We can stop or delete a DSVM when it is no longer required. Stopping the operation from AzureDSVM both shuts down the DSVM and also deallocates it. This means that there is no charge any more associated with the DSVM.

Use case scenarios of DSVM by using AzureDSVM

Many application scenarios can benefit from the methods provided by AzureDSVM which allow functional and elastic operation of the DSVMs from within an R session. To illustrate, the following are some representative design patterns we have identified in customer project engagements, which target specific scenarios regardless of business domain or context.

  1. The R using data scientist can easily interact with a single remote DSVM from within an R session for prototyping and experimenting a proof-of-concept, with varieties of analytical tools/software (Microsoft R Server, CNTK, xgboost, etc.) and hardware configurations (compute or memory optimized general purpose CPU, K80 or M60 GPU, etc.). This is useful for self-learning data science and AI tools/algorithms, prototype development, pre-production testing, etc. as one can resize (scale-up and scale-down), operate/compute, or destroy the DSVM as desired.
  2. Big data analytics can be scaled out across a cluster of high performance DSVMs with RevoScaleR parallel computing contexts. This can be applied for tasks such as large-scale simulation, model ensemble, distributed machine learning, embarrassingly parallel computation. Note it is preferable to run a large-scale (> 1000 nodes) distributed computation with Azure Batch Service by using the doAzureParallel package, while clustering DSVM with AzureDSVM package provides a flexible approach for modest-scale distributed computation.
  3. Architects or administrators can also use the package to create collaborative environments where resources such as storage, etc., are shared, for a group of data scientists, each of who owns one or more DSVMs for specific tasks. Applications of this scenario include co-development of data science projects, data science or AI related hands-on workshop, etc.
  4. For more sophisticated use cases, an end-to-end data science or AI development pipeline can be constructed, in which each of the deployed DSVMs may serve in a task-specific role (e.g., data processing, model creating, web server hosting, etc.). This is often seen in enterprise-grade applications where operationalization of a prototype or experimental solution in scale is needed.

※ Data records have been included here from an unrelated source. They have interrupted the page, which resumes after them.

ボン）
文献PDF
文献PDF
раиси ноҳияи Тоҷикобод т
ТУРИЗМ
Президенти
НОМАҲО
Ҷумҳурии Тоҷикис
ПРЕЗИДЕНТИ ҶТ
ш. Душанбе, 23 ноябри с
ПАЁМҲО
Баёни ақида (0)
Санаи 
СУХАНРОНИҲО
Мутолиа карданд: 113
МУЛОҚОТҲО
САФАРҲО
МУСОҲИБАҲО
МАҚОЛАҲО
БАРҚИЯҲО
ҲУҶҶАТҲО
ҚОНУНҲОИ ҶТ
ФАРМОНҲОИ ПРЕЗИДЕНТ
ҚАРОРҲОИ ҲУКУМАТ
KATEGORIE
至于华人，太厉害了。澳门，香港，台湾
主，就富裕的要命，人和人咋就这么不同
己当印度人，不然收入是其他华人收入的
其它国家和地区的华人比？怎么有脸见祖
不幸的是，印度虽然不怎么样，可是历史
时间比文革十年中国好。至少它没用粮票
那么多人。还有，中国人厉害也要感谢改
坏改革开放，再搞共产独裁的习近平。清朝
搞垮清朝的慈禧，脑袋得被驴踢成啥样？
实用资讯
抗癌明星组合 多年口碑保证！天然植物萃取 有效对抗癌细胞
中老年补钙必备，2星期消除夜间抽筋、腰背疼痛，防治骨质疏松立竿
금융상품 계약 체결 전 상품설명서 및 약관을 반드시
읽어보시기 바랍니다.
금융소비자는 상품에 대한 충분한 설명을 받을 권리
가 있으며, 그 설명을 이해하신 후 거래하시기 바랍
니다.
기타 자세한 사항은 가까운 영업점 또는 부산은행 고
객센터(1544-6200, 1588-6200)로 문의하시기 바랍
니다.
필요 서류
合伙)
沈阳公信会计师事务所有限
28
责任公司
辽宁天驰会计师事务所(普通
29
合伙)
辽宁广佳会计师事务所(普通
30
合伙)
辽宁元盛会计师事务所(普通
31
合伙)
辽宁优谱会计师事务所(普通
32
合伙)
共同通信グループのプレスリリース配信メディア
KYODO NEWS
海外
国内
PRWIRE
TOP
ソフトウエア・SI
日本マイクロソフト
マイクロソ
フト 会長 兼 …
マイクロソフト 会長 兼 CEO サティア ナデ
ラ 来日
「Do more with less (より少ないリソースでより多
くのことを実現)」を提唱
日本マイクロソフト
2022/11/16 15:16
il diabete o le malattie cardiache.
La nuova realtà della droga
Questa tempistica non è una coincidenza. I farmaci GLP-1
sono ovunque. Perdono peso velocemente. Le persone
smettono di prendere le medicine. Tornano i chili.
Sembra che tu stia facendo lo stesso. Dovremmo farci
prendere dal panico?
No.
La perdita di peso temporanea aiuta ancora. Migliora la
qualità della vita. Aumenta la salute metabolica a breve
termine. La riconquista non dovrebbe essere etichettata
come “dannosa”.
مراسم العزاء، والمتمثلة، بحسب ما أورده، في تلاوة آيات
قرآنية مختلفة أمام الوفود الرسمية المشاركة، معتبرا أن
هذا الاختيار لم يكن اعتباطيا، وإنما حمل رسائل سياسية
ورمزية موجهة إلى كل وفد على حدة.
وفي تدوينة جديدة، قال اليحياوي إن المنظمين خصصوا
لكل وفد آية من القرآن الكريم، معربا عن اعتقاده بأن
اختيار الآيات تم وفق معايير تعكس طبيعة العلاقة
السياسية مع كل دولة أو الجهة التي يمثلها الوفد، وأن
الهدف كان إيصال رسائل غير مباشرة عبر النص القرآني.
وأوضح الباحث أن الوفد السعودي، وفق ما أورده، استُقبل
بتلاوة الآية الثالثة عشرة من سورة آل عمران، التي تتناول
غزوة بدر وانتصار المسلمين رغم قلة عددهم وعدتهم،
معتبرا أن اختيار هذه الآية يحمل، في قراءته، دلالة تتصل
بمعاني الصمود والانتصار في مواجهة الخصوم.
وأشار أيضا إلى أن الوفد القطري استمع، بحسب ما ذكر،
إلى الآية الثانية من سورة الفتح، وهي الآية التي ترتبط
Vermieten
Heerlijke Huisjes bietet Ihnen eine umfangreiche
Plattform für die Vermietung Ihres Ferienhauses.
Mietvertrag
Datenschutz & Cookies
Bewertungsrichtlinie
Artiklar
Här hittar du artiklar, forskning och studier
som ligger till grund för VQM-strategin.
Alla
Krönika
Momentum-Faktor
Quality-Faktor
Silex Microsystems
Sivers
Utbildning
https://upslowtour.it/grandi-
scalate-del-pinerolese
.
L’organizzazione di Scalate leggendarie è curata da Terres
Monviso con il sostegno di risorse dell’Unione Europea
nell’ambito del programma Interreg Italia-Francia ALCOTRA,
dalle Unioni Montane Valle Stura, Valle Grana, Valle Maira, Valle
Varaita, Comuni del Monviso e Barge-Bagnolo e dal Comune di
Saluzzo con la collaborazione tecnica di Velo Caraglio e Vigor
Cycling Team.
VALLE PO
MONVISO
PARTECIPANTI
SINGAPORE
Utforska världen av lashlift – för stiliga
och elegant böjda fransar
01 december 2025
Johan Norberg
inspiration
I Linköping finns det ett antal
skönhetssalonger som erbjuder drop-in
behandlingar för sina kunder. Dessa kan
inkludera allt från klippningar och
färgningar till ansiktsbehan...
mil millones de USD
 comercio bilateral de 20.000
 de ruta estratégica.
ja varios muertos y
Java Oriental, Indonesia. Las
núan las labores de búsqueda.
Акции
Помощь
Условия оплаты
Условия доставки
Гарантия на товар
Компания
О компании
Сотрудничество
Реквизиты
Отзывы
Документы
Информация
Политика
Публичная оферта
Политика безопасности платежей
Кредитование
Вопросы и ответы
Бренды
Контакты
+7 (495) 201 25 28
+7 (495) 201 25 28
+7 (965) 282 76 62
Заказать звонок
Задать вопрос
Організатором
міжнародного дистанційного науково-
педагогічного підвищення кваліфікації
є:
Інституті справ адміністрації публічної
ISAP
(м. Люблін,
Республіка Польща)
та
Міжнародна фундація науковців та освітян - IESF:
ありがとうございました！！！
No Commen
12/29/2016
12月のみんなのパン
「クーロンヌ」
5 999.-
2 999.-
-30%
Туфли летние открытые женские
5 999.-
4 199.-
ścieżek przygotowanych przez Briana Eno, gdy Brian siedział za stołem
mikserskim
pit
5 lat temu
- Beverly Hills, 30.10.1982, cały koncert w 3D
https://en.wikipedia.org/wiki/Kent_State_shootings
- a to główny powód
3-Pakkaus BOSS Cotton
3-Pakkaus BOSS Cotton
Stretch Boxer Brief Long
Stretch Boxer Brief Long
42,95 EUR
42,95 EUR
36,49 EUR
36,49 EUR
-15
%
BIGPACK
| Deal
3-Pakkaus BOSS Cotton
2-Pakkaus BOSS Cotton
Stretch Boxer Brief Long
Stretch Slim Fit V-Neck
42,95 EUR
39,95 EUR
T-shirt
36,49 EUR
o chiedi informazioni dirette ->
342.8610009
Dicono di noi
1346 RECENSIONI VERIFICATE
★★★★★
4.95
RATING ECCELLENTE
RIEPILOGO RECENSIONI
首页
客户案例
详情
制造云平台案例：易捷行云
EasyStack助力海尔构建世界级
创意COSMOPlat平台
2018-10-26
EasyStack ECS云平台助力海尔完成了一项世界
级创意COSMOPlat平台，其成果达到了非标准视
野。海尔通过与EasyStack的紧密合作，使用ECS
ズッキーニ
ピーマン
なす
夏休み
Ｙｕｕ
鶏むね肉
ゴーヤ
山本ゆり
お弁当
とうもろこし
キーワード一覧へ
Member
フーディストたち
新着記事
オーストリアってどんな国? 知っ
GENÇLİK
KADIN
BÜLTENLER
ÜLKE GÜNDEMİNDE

In a real-world use case, it is common that the four patterns are mixed to form a more sophisticated architecture. Illustrative examples in a use case of Flight Delay Prediction and another one of Solar Panel Power Forecasting are referred for more information. The former exhibits an end-to-end development pipeline built on top of a set of heterogeneous DSVMs, and the latter shows configuring a DSVM for deep learning with Microsoft Cognitive Toolkit in R. Note DSVM is designed more for prototyping and experimenting work, so once an established pipeline is transformed into a production one, DSVM instances can be replaced with other suitable Azure components (e.g., HDInsight if Hadoop/Spark cluster is needed). The replacement can be conveniently achieved with AzureSMR.